■ **Task item**:
For the word "notify", count the lines of the listing that contain it and give only the count.

***

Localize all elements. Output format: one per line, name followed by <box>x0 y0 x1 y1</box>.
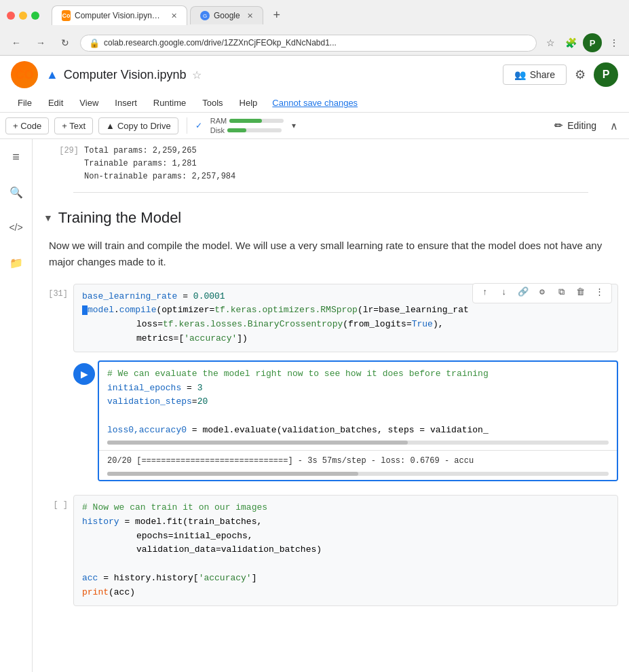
last-line-2: epochs=initial_epochs, <box>82 529 609 544</box>
menu-file[interactable]: File <box>11 95 39 111</box>
address-bar: ← → ↻ 🔒 colab.research.google.com/drive/… <box>0 31 629 55</box>
cell-link-btn[interactable]: 🔗 <box>515 285 531 301</box>
last-line-blank <box>82 557 609 572</box>
cell-run-button[interactable]: ▶ <box>73 363 95 385</box>
sidebar-item-files[interactable]: 📁 <box>4 250 28 275</box>
acc-key: 'accuracy' <box>199 573 252 583</box>
extension-icon[interactable]: 🧩 <box>563 35 579 51</box>
cell-move-up-btn[interactable]: ↑ <box>477 285 493 301</box>
section-divider-1 <box>73 192 588 193</box>
add-code-button[interactable]: + Code <box>5 117 49 134</box>
cell-settings-btn[interactable]: ⚙ <box>534 285 550 301</box>
drive-icon: ▲ <box>46 68 58 82</box>
ram-disk-widget[interactable]: ✓ RAM Disk ▾ <box>195 115 296 136</box>
profile-avatar[interactable]: P <box>594 62 618 87</box>
ram-dropdown-icon[interactable]: ▾ <box>292 121 296 130</box>
active-cell-code[interactable]: # We can evaluate the model right now to… <box>98 360 618 481</box>
acc-var: acc <box>82 573 98 583</box>
last-cell-comment: # Now we can train it on our images <box>82 501 609 515</box>
cell-31-wrapper: [31] base_learning_rate = 0.0001 model.c… <box>33 281 629 355</box>
star-icon[interactable]: ☆ <box>192 69 202 81</box>
sidebar-item-search[interactable]: 🔍 <box>4 180 28 204</box>
output-scrollbar-h[interactable] <box>107 472 609 476</box>
output-text: 20/20 [==============================] -… <box>107 456 474 466</box>
active-cell-wrapper: ▶ # We can evaluate the model right now … <box>33 358 629 484</box>
disk-row: Disk <box>210 126 284 134</box>
more-options-icon[interactable]: ⋮ <box>606 35 622 51</box>
back-button[interactable]: ← <box>7 33 26 52</box>
profile-icon[interactable]: P <box>583 33 602 52</box>
output-scrollbar-thumb[interactable] <box>107 472 358 476</box>
menu-insert[interactable]: Insert <box>108 95 144 111</box>
google-tab-close[interactable]: ✕ <box>247 12 253 20</box>
menu-runtime[interactable]: Runtime <box>147 95 193 111</box>
initial-epochs-val: 3 <box>197 383 203 393</box>
menu-view[interactable]: View <box>73 95 105 111</box>
maximize-traffic-light[interactable] <box>31 12 39 20</box>
val-steps-var: validation_steps <box>107 396 192 407</box>
code-scrollbar-thumb[interactable] <box>107 441 408 445</box>
cell-31-line3: loss=tf.keras.losses.BinaryCrossentropy(… <box>82 318 609 332</box>
compile-fn: compile <box>119 305 157 315</box>
code-scrollbar-h[interactable] <box>107 441 609 445</box>
copy-to-drive-button[interactable]: ▲ Copy to Drive <box>98 117 178 134</box>
cell-31-code[interactable]: base_learning_rate = 0.0001 model.compil… <box>73 284 618 352</box>
menu-help[interactable]: Help <box>233 95 265 111</box>
output-line3: Non-trainable params: 2,257,984 <box>84 172 235 181</box>
active-line-1: initial_epochs = 3 <box>107 381 609 396</box>
collapse-sections-btn[interactable]: ∧ <box>605 117 624 135</box>
menu-tools[interactable]: Tools <box>195 95 229 111</box>
cannot-save-link[interactable]: Cannot save changes <box>272 98 358 108</box>
cell-move-down-btn[interactable]: ↓ <box>496 285 512 301</box>
active-tab[interactable]: Co Computer Vision.ipynb - Colab ✕ <box>52 5 187 25</box>
secure-icon: 🔒 <box>89 38 100 48</box>
tab-close-btn[interactable]: ✕ <box>171 12 177 20</box>
active-cell-output: 20/20 [==============================] -… <box>99 450 617 480</box>
cell-more-btn[interactable]: ⋮ <box>591 285 607 301</box>
minimize-traffic-light[interactable] <box>19 12 27 20</box>
last-cell-code[interactable]: # Now we can train it on our images hist… <box>73 495 618 606</box>
loss0-var: loss0,accuracy0 <box>107 425 187 435</box>
cell-31-line4: metrics=['accuracy']) <box>82 332 609 346</box>
close-traffic-light[interactable] <box>7 12 15 20</box>
add-text-button[interactable]: + Text <box>54 117 93 134</box>
ram-label: RAM <box>210 117 227 125</box>
share-people-icon: 👥 <box>514 69 526 80</box>
active-line-3: loss0,accuracy0 = model.evaluate(validat… <box>107 424 609 438</box>
metrics-val: 'accuracy' <box>184 333 237 343</box>
url-bar[interactable]: 🔒 colab.research.google.com/drive/1ZZXnC… <box>80 35 537 52</box>
new-tab-button[interactable]: + <box>269 7 285 24</box>
colab-menu-bar: File Edit View Insert Runtime Tools Help… <box>0 94 629 112</box>
editing-widget[interactable]: ✏ Editing <box>549 117 602 134</box>
cell-output-params: [29] Total params: 2,259,265 Trainable p… <box>33 139 629 187</box>
settings-button[interactable]: ⚙ <box>575 67 586 82</box>
active-cell-comment: # We can evaluate the model right now to… <box>107 367 609 381</box>
colab-header: CO ▲ Computer Vision.ipynb ☆ 👥 Share ⚙ P… <box>0 56 629 113</box>
colab-logo: CO <box>11 61 38 88</box>
last-cell-wrapper: [ ] # Now we can train it on our images … <box>33 484 629 609</box>
disk-label: Disk <box>210 126 225 134</box>
loss-fn: tf.keras.losses.BinaryCrossentropy <box>163 319 343 329</box>
menu-edit[interactable]: Edit <box>41 95 70 111</box>
bookmark-icon[interactable]: ☆ <box>542 35 558 51</box>
cell-copy-btn[interactable]: ⧉ <box>553 285 569 301</box>
active-line-2: validation_steps=20 <box>107 395 609 409</box>
sidebar-item-code[interactable]: </> <box>4 215 28 240</box>
active-cell-number <box>33 360 73 366</box>
cell-output-row: [29] Total params: 2,259,265 Trainable p… <box>43 145 618 184</box>
google-favicon: G <box>200 11 210 20</box>
reload-button[interactable]: ↻ <box>56 33 75 52</box>
sidebar-item-toc[interactable]: ≡ <box>4 145 28 169</box>
share-button[interactable]: 👥 Share <box>503 64 567 85</box>
output-line1: Total params: 2,259,265 <box>84 146 197 155</box>
notebook-title[interactable]: Computer Vision.ipynb <box>64 68 187 82</box>
main-layout: ≡ 🔍 </> 📁 [29] Total params: 2,259,265 T… <box>0 139 629 672</box>
active-line-blank <box>107 409 609 424</box>
initial-epochs-var: initial_epochs <box>107 383 181 393</box>
section-collapse-arrow[interactable]: ▼ <box>43 212 53 223</box>
forward-button[interactable]: → <box>31 33 50 52</box>
ram-bar-fill <box>229 119 262 123</box>
cell-delete-btn[interactable]: 🗑 <box>572 285 588 301</box>
google-tab[interactable]: G Google ✕ <box>190 6 263 24</box>
last-line-3: validation_data=validation_batches) <box>82 543 609 557</box>
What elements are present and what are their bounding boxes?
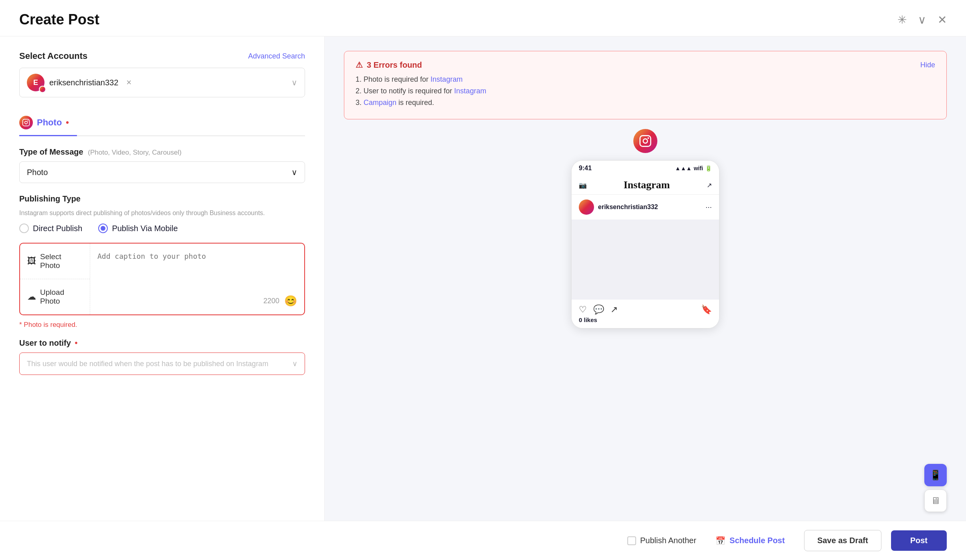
- type-of-message-select[interactable]: Photo ∨: [19, 161, 305, 183]
- user-to-notify-select[interactable]: This user would be notified when the pos…: [19, 353, 305, 375]
- phone-nav-bar: 📷 Instagram ↗: [572, 176, 719, 195]
- more-icon[interactable]: ⋯: [705, 203, 712, 211]
- device-toggle: 📱 🖥: [924, 464, 947, 512]
- svg-point-4: [643, 139, 648, 143]
- publishing-type-section: Publishing Type Instagram supports direc…: [19, 194, 305, 233]
- radio-direct[interactable]: [19, 224, 29, 233]
- page-title: Create Post: [19, 11, 99, 28]
- emoji-button[interactable]: 😊: [284, 295, 297, 307]
- desktop-icon: 🖥: [931, 495, 940, 506]
- type-of-message-value: Photo: [27, 168, 48, 177]
- user-to-notify-label: User to notify •: [19, 338, 305, 348]
- signal-icon: ▲▲▲: [675, 165, 692, 171]
- comment-icon[interactable]: 💬: [593, 304, 604, 315]
- radio-mobile[interactable]: [98, 224, 108, 233]
- direct-publish-option[interactable]: Direct Publish: [19, 224, 82, 233]
- upload-photo-label: Upload Photo: [40, 288, 83, 306]
- publishing-type-radio-group: Direct Publish Publish Via Mobile: [19, 224, 305, 233]
- phone-likes: 0 likes: [572, 316, 719, 328]
- upload-icon: ☁: [27, 292, 36, 302]
- phone-actions: ♡ 💬 ↗ 🔖: [572, 300, 719, 316]
- svg-rect-0: [23, 119, 30, 126]
- phone-user: eriksenchristian332: [579, 199, 658, 215]
- mobile-view-button[interactable]: 📱: [924, 464, 947, 486]
- tab-photo-label: Photo: [37, 117, 62, 128]
- type-of-message-label: Type of Message (Photo, Video, Story, Ca…: [19, 147, 305, 157]
- account-select-box[interactable]: E eriksenchristian332 × ∨: [19, 68, 305, 97]
- mobile-icon: 📱: [930, 469, 942, 481]
- select-photo-button[interactable]: 🖼 Select Photo: [20, 244, 90, 279]
- upload-right-panel: 2200 😊: [90, 244, 304, 314]
- bookmark-icon[interactable]: 🔖: [701, 304, 712, 315]
- caption-input[interactable]: [97, 251, 297, 295]
- wifi-icon: wifi: [694, 165, 703, 171]
- warning-icon: ⚠: [356, 60, 363, 70]
- app-name: Instagram: [624, 179, 670, 191]
- send-icon[interactable]: ↗: [707, 181, 712, 189]
- ig-badge: [39, 86, 46, 93]
- error-banner: ⚠ 3 Errors found Hide 1. Photo is requir…: [344, 51, 947, 119]
- page-header: Create Post ✳ ∨ ✕: [0, 0, 966, 36]
- type-sublabel: (Photo, Video, Story, Carousel): [88, 149, 182, 156]
- required-indicator: •: [66, 117, 69, 128]
- photo-error-text: * Photo is required.: [19, 321, 305, 329]
- error-instagram-link-1[interactable]: Instagram: [430, 75, 463, 83]
- char-count: 2200: [263, 297, 279, 305]
- remove-account-button[interactable]: ×: [126, 77, 131, 88]
- publishing-type-description: Instagram supports direct publishing of …: [19, 208, 305, 218]
- chevron-down-icon: ∨: [292, 359, 297, 368]
- heart-icon[interactable]: ♡: [579, 304, 587, 315]
- select-accounts-label: Select Accounts: [19, 51, 87, 61]
- post-button[interactable]: Post: [891, 530, 947, 551]
- caption-footer: 2200 😊: [97, 295, 297, 307]
- error-instagram-link-2[interactable]: Instagram: [454, 87, 486, 95]
- publish-via-mobile-label: Publish Via Mobile: [112, 224, 178, 233]
- main-content: Select Accounts Advanced Search E erikse…: [0, 36, 966, 521]
- left-panel: Select Accounts Advanced Search E erikse…: [0, 36, 325, 521]
- phone-action-left: ♡ 💬 ↗: [579, 304, 618, 315]
- publishing-type-label: Publishing Type: [19, 194, 305, 203]
- select-accounts-section: Select Accounts Advanced Search: [19, 51, 305, 61]
- error-banner-header: ⚠ 3 Errors found Hide: [356, 60, 935, 70]
- right-panel: ⚠ 3 Errors found Hide 1. Photo is requir…: [325, 36, 966, 521]
- phone-username: eriksenchristian332: [598, 203, 658, 211]
- avatar: E: [27, 74, 44, 91]
- error-list: 1. Photo is required for Instagram 2. Us…: [356, 75, 935, 107]
- phone-time: 9:41: [579, 165, 592, 172]
- publish-another-option[interactable]: Publish Another: [627, 536, 696, 545]
- publish-via-mobile-option[interactable]: Publish Via Mobile: [98, 224, 178, 233]
- desktop-view-button[interactable]: 🖥: [924, 489, 947, 512]
- pin-icon[interactable]: ✳: [897, 13, 907, 26]
- publish-another-label: Publish Another: [640, 536, 696, 545]
- chevron-down-icon: ∨: [291, 78, 297, 87]
- account-name: eriksenchristian332: [49, 78, 118, 87]
- save-as-draft-button[interactable]: Save as Draft: [804, 530, 881, 551]
- hide-errors-button[interactable]: Hide: [920, 61, 935, 69]
- share-icon[interactable]: ↗: [610, 304, 618, 315]
- calendar-icon: 📅: [715, 536, 726, 546]
- tab-photo[interactable]: Photo •: [19, 110, 77, 136]
- phone-preview-container: 9:41 ▲▲▲ wifi 🔋 📷 Instagram ↗: [344, 129, 947, 506]
- error-item-3: 3. Campaign is required.: [356, 99, 935, 107]
- camera-icon[interactable]: 📷: [579, 181, 587, 189]
- error-campaign-link[interactable]: Campaign: [364, 99, 396, 107]
- required-dot: •: [75, 338, 77, 347]
- close-icon[interactable]: ✕: [938, 13, 947, 26]
- ig-preview-icon: [633, 129, 657, 153]
- chevron-down-icon: ∨: [291, 167, 297, 177]
- type-of-message-group: Type of Message (Photo, Video, Story, Ca…: [19, 147, 305, 183]
- phone-content-area: [572, 220, 719, 300]
- svg-point-5: [647, 137, 649, 139]
- error-item-1: 1. Photo is required for Instagram: [356, 75, 935, 84]
- header-actions: ✳ ∨ ✕: [897, 13, 947, 26]
- schedule-post-button[interactable]: 📅 Schedule Post: [706, 530, 794, 551]
- upload-area: 🖼 Select Photo ☁ Upload Photo 2200 😊: [19, 243, 305, 315]
- photo-icon: 🖼: [27, 256, 36, 266]
- svg-point-2: [27, 120, 28, 121]
- upload-photo-button[interactable]: ☁ Upload Photo: [20, 279, 90, 314]
- error-item-2: 2. User to notify is required for Instag…: [356, 87, 935, 95]
- advanced-search-link[interactable]: Advanced Search: [248, 52, 305, 60]
- svg-point-1: [25, 121, 28, 124]
- publish-another-checkbox[interactable]: [627, 536, 636, 545]
- chevron-down-icon[interactable]: ∨: [918, 13, 926, 26]
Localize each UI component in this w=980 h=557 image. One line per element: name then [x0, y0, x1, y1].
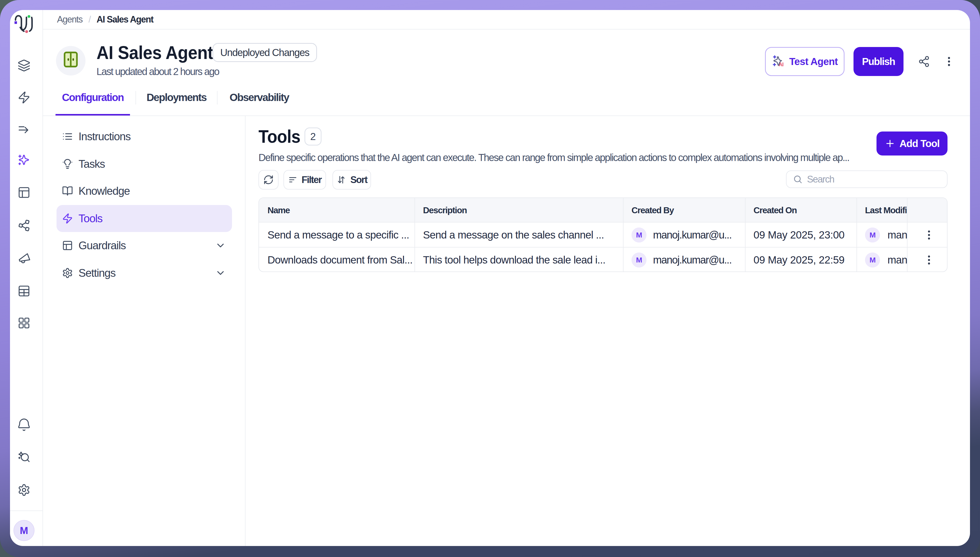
svg-text:AI: AI: [778, 62, 783, 67]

***

■ **Exercise output**:
3